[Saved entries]
——————————

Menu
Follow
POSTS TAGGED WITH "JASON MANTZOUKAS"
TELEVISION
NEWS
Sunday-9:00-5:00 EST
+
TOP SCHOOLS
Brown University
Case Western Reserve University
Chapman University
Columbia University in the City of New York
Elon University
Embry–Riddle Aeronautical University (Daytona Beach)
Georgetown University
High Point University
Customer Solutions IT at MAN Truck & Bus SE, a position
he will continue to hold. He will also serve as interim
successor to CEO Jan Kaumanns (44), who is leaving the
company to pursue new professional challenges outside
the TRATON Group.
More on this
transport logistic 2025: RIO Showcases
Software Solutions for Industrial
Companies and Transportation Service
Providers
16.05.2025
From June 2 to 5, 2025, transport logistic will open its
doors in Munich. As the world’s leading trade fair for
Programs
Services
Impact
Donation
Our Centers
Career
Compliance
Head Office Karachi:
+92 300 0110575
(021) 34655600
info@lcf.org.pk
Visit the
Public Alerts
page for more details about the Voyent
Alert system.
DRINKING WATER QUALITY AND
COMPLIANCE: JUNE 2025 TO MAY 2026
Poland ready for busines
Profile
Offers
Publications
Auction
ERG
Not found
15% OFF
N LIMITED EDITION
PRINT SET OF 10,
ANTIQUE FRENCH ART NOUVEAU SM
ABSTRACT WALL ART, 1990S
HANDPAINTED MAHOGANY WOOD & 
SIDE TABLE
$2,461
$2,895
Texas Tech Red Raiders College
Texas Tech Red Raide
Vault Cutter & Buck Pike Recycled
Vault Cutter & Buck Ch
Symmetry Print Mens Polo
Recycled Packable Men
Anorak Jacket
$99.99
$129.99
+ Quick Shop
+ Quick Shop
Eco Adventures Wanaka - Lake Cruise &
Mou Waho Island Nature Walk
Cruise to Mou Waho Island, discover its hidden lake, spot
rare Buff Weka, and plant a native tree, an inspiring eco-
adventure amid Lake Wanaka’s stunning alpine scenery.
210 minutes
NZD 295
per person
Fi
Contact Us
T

——————————

== EXERCISE GOAL ==
Report how many lines above hold the string "Wanaka", giving nothing but the number.

== SOLUTION FOR THIS EXERCISE ==
2